- Herbel Location of Herbel in Syria
- Coordinates: 36°25′57″N 37°09′54″E﻿ / ﻿36.4325°N 37.165°E
- Country: Syria
- Governorate: Aleppo
- District: Azaz
- Subdistrict: Mare'

Population (2004)
- • Total: 3,403
- Time zone: UTC+2 (EET)
- • Summer (DST): UTC+3 (EEST)
- Geocode: C1631

= Herbel =

Herbel (حربل, also spelled Herbil and Harbul) is a village in northern Aleppo Governorate, northwestern Syria. With a population of 3,403 as per the 2004 census. Administratively, it is part of the Nahiya Mare' in A'zaz District.
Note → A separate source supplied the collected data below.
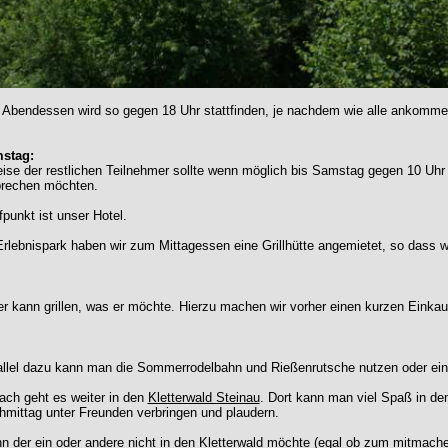
 Abendessen wird so gegen 18 Uhr stattfinden, je nachdem wie alle ankomme
stag:
ise der restlichen Teilnehmer sollte wenn möglich bis Samstag gegen 10 Uhr
brechen möchten.
fpunkt ist unser Hotel.
rlebnispark haben wir zum Mittagessen eine Grillhütte angemietet, so dass wi
r kann grillen, was er möchte. Hierzu machen wir vorher einen kurzen Einka
allel dazu kann man die Sommerrodelbahn und Rießenrutsche nutzen oder ei
ach geht es weiter in den
Kletterwald Steinau
. Dort kann man viel Spaß in de
mittag unter Freunden verbringen und plaudern.
 der ein oder andere nicht in den Kletterwald möchte (egal ob zum mitmache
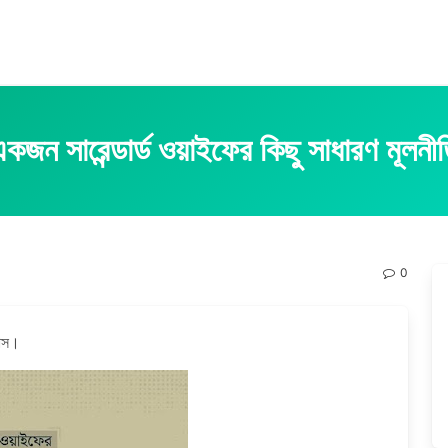
কজন সারেন্ডার্ড ওয়াইফের কিছু সাধারণ মূলনী
0
কাস।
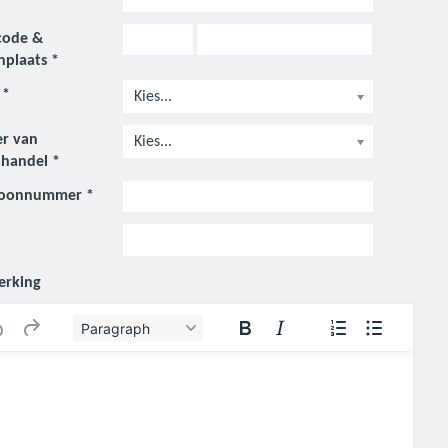
code
&
plaats
*
*
Kies...
r van
Kies...
handel
*
foonnummer
*
rking
Paragraph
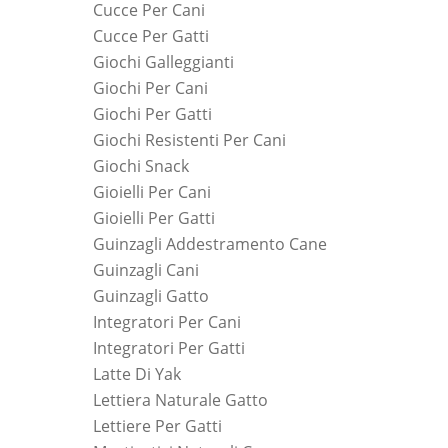
Cucce Per Cani
Cucce Per Gatti
Giochi Galleggianti
Giochi Per Cani
Giochi Per Gatti
Giochi Resistenti Per Cani
Giochi Snack
Gioielli Per Cani
Gioielli Per Gatti
Guinzagli Addestramento Cane
Guinzagli Cani
Guinzagli Gatto
Integratori Per Cani
Integratori Per Gatti
Latte Di Yak
Lettiera Naturale Gatto
Lettiere Per Gatti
Nearby localities include Tell Rifaat to the northwest, Mare' to the northeast, Maarat Umm Hawsh to the southeast and Ihras to the southwest.

==Syrian Civil War==

During the Syrian War, Herbel was captured by the Free Syrian Army in 2012 but later conquered by the Islamic State (IS) in early 2014. It was eventually captured by the Kurdish-led Syrian Democratic Forces (SDF) during the February offensive in 2016, bringing it into the Autonomous Administration of North and East Syria. The capture of the village by the YPG halted the northwards advance by the Syrian Army during the offensive. On 11 June 2023, a Russian soldier was killed and 4 others were injured by Turkish shelling on their military vehicle near the village. This came after a day after a Turkish drone strike killed 3 YPG fighters on the same frontline. It was eventually captured by Turkey-backed militants in November 2024.